Gabrielle Kirkland and Doug Hemly pictured at one of Greene and Hemly's pear orchards.

Q & A: Doug Hemly

Who:

Doug Hemly, President and CEO of Greene and Hemly, Inc.

Farms:

Apples, pears and kiwi as well as packs and ships fruit.

Farming Start:

Doug was born into a farming family, but he did not plan to go into farming. He attended college in Southern California with an aspiration to become a professional that worked in an office setting. But that changed mid-wa through college with Doug had a profound experience during his drive from Southern California to his family’s home along the Delta — just outside of Sacramento. Find out about the moment that he decided to pursue a career in farming and become a sixth-generation farmer.

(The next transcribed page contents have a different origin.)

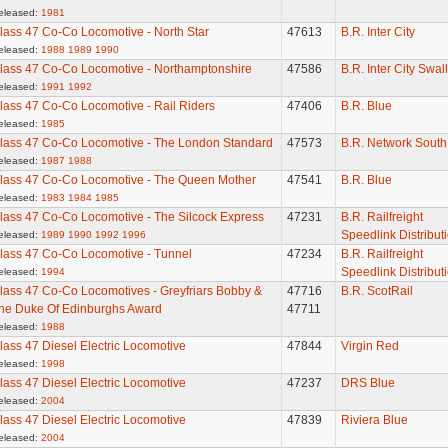
eleased:
1981
lass 47 Co-Co Locomotive - North Star
47613
B.R. Inter City
eleased:
1988
1989
1990
lass 47 Co-Co Locomotive - Northamptonshire
47586
B.R. Inter City Swal
eleased:
1991
1992
lass 47 Co-Co Locomotive - Rail Riders
47406
B.R. Blue
eleased:
1985
lass 47 Co-Co Locomotive - The London Standard
47573
B.R. Network South
eleased:
1987
1988
lass 47 Co-Co Locomotive - The Queen Mother
47541
B.R. Blue
eleased:
1983
1984
1985
lass 47 Co-Co Locomotive - The Silcock Express
47231
B.R. Railfreight
Speedlink Distribut
eleased:
1989
1990
1992
1996
lass 47 Co-Co Locomotive - Tunnel
47234
B.R. Railfreight
Speedlink Distribut
eleased:
1994
lass 47 Co-Co Locomotives - Greyfriars Bobby &
47716
B.R. ScotRail
he Duke Of Edinburghs Award
47711
eleased:
1988
lass 47 Diesel Electric Locomotive
47844
Virgin Red
eleased:
1998
lass 47 Diesel Electric Locomotive
47237
DRS Blue
eleased:
2004
lass 47 Diesel Electric Locomotive
47839
Riviera Blue
eleased:
2004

Philosophy as an Ag employer:

Doug values his employees by describing them as fulfilling an important role at Greene and Hemly, Inc. He said it’s critical that each employee understand their value in contributing toward the success of the business. For Greene and Hemly, this starts with providing a safe and positive work environment, as well as applicable education and training so that employees have the tools to be successful. For full-time, year-round employees, they receive housing and paid utilities and the company commits to keep the home in the best condition for the employee and their families. Greene and Hemly own about two dozen homes. Employees also have access to profit sharing, health insurance, paid holidays, overtime.

Stewards of the land:

Doug learned the meaning of “environment” as a boy listening to his dad share farming stories. He had an awareness at a young age that cultivated a mindset focused on working in tandem with the land, and not against it. Secondly, their operation is located along the Sacramento Delta giving Doug a deeper understanding about the water systems in California. Integrated pest management (IPM) was one of the first priorities that Doug took on after graduating college. Integrated pest management includes a variety of techniques when combating pest and disease. Some examples include modifying cultural practices, using “good bugs” or planting foilage that would discourage certain pests. The pear industry was one of the first industry in production agriculture to assemble IPM strategies for their crop which served as a template for other commodities.